Write out the complete data exactly as written.

**Dataset excerpts**
★ ★ ★ ★ ★ ★ ★

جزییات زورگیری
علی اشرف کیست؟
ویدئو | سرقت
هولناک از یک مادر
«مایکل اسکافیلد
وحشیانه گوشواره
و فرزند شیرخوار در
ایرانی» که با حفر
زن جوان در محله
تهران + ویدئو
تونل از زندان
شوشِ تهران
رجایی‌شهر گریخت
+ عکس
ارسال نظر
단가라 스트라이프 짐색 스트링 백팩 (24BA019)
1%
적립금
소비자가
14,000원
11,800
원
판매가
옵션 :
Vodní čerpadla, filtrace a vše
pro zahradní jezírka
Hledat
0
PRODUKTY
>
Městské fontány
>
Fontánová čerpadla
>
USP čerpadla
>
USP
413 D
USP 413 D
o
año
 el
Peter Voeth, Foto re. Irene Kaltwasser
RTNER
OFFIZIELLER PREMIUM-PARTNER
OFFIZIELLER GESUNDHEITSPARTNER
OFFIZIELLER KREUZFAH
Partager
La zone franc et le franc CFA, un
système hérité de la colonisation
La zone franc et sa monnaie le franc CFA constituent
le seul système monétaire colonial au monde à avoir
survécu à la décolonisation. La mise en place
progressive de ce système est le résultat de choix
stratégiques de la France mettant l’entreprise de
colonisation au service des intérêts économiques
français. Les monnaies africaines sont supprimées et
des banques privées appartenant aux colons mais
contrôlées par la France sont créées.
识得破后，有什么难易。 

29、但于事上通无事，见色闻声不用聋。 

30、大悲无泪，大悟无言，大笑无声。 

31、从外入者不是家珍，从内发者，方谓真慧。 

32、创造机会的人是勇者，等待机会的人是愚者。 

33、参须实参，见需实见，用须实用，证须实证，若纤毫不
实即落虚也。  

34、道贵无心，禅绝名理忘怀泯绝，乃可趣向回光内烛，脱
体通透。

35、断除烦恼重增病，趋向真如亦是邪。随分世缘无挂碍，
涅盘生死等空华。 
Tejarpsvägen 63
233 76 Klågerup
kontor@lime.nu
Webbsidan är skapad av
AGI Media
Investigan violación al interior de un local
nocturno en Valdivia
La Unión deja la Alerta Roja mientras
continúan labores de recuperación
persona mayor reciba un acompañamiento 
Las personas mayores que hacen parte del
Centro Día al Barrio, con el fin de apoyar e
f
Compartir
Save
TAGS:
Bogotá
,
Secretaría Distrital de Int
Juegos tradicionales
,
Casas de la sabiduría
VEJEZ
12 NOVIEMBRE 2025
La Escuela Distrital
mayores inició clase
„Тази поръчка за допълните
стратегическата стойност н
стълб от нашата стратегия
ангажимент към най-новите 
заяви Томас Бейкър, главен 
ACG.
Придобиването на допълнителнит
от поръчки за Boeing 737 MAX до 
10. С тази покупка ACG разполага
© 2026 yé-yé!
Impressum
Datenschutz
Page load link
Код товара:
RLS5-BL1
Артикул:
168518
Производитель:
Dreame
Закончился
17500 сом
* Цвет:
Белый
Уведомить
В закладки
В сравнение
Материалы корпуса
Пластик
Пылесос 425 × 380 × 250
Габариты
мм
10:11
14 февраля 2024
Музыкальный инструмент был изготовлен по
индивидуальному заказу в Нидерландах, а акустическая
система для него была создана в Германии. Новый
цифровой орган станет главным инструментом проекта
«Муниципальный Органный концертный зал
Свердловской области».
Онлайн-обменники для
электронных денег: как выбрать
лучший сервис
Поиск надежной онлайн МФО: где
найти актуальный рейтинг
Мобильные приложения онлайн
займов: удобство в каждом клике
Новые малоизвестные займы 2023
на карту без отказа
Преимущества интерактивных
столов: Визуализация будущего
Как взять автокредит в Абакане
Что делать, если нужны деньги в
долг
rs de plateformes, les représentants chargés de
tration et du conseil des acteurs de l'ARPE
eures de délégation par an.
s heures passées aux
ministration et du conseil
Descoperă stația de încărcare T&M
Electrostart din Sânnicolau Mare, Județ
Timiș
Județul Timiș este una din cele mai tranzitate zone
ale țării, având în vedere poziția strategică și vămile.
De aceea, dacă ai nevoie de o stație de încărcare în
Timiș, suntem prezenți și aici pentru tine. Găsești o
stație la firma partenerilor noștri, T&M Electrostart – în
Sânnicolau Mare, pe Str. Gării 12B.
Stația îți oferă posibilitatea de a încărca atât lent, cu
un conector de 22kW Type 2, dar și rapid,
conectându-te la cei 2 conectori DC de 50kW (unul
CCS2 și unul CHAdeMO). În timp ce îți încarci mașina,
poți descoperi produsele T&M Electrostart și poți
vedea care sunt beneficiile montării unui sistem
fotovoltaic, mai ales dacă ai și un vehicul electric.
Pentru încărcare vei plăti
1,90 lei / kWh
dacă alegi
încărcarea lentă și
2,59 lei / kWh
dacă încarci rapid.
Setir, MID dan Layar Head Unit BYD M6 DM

★ ★ ★ ★ ★ ★ ★

**ANSWER SECTION**
جزییات زورگیری
علی اشرف کیست؟
ویدئو | سرقت
هولناک از یک مادر
«مایکل اسکافیلد
وحشیانه گوشواره
و فرزند شیرخوار در
ایرانی» که با حفر
زن جوان در محله
تهران + ویدئو
تونل از زندان
شوشِ تهران
رجایی‌شهر گریخت
+ عکس
ارسال نظر
단가라 스트라이프 짐색 스트링 백팩 (24BA019)
1%
적립금
소비자가
14,000원
11,800
원
판매가
옵션 :
Vodní čerpadla, filtrace a vše
pro zahradní jezírka
Hledat
0
PRODUKTY
>
Městské fontány
>
Fontánová čerpadla
>
USP čerpadla
>
USP
413 D
USP 413 D
o
año
 el
Peter Voeth, Foto re. Irene Kaltwasser
RTNER
OFFIZIELLER PREMIUM-PARTNER
OFFIZIELLER GESUNDHEITSPARTNER
OFFIZIELLER KREUZFAH
Partager
La zone franc et le franc CFA, un
système hérité de la colonisation
La zone franc et sa monnaie le franc CFA constituent
le seul système monétaire colonial au monde à avoir
survécu à la décolonisation. La mise en place
progressive de ce système est le résultat de choix
stratégiques de la France mettant l’entreprise de
colonisation au service des intérêts économiques
français. Les monnaies africaines sont supprimées et
des banques privées appartenant aux colons mais
contrôlées par la France sont créées.
识得破后，有什么难易。 

29、但于事上通无事，见色闻声不用聋。 

30、大悲无泪，大悟无言，大笑无声。 

31、从外入者不是家珍，从内发者，方谓真慧。 

32、创造机会的人是勇者，等待机会的人是愚者。 

33、参须实参，见需实见，用须实用，证须实证，若纤毫不
实即落虚也。  

34、道贵无心，禅绝名理忘怀泯绝，乃可趣向回光内烛，脱
体通透。

35、断除烦恼重增病，趋向真如亦是邪。随分世缘无挂碍，
涅盘生死等空华。 
Tejarpsvägen 63
233 76 Klågerup
kontor@lime.nu
Webbsidan är skapad av
AGI Media
Investigan violación al interior de un local
nocturno en Valdivia
La Unión deja la Alerta Roja mientras
continúan labores de recuperación
persona mayor reciba un acompañamiento 
Las personas mayores que hacen parte del
Centro Día al Barrio, con el fin de apoyar e
f
Compartir
Save
TAGS:
Bogotá
,
Secretaría Distrital de Int
Juegos tradicionales
,
Casas de la sabiduría
VEJEZ
12 NOVIEMBRE 2025
La Escuela Distrital
mayores inició clase
„Тази поръчка за допълните
стратегическата стойност н
стълб от нашата стратегия
ангажимент към най-новите 
заяви Томас Бейкър, главен 
ACG.
Придобиването на допълнителнит
от поръчки за Boeing 737 MAX до 
10. С тази покупка ACG разполага
© 2026 yé-yé!
Impressum
Datenschutz
Page load link
Код товара:
RLS5-BL1
Артикул:
168518
Производитель:
Dreame
Закончился
17500 сом
* Цвет:
Белый
Уведомить
В закладки
В сравнение
Материалы корпуса
Пластик
Пылесос 425 × 380 × 250
Габариты
мм
10:11
14 февраля 2024
Музыкальный инструмент был изготовлен по
индивидуальному заказу в Нидерландах, а акустическая
система для него была создана в Германии. Новый
цифровой орган станет главным инструментом проекта
«Муниципальный Органный концертный зал
Свердловской области».
Онлайн-обменники для
электронных денег: как выбрать
лучший сервис
Поиск надежной онлайн МФО: где
найти актуальный рейтинг
Мобильные приложения онлайн
займов: удобство в каждом клике
Новые малоизвестные займы 2023
на карту без отказа
Преимущества интерактивных
столов: Визуализация будущего
Как взять автокредит в Абакане
Что делать, если нужны деньги в
долг
rs de plateformes, les représentants chargés de
tration et du conseil des acteurs de l'ARPE
eures de délégation par an.
s heures passées aux
ministration et du conseil
Descoperă stația de încărcare T&M
Electrostart din Sânnicolau Mare, Județ
Timiș
Județul Timiș este una din cele mai tranzitate zone
ale țării, având în vedere poziția strategică și vămile.
De aceea, dacă ai nevoie de o stație de încărcare în
Timiș, suntem prezenți și aici pentru tine. Găsești o
stație la firma partenerilor noștri, T&M Electrostart – în
Sânnicolau Mare, pe Str. Gării 12B.
Stația îți oferă posibilitatea de a încărca atât lent, cu
un conector de 22kW Type 2, dar și rapid,
conectându-te la cei 2 conectori DC de 50kW (unul
CCS2 și unul CHAdeMO). În timp ce îți încarci mașina,
poți descoperi produsele T&M Electrostart și poți
vedea care sunt beneficiile montării unui sistem
fotovoltaic, mai ales dacă ai și un vehicul electric.
Pentru încărcare vei plăti
1,90 lei / kWh
dacă alegi
încărcarea lentă și
2,59 lei / kWh
dacă încarci rapid.
Setir, MID dan Layar Head Unit BYD M6 DM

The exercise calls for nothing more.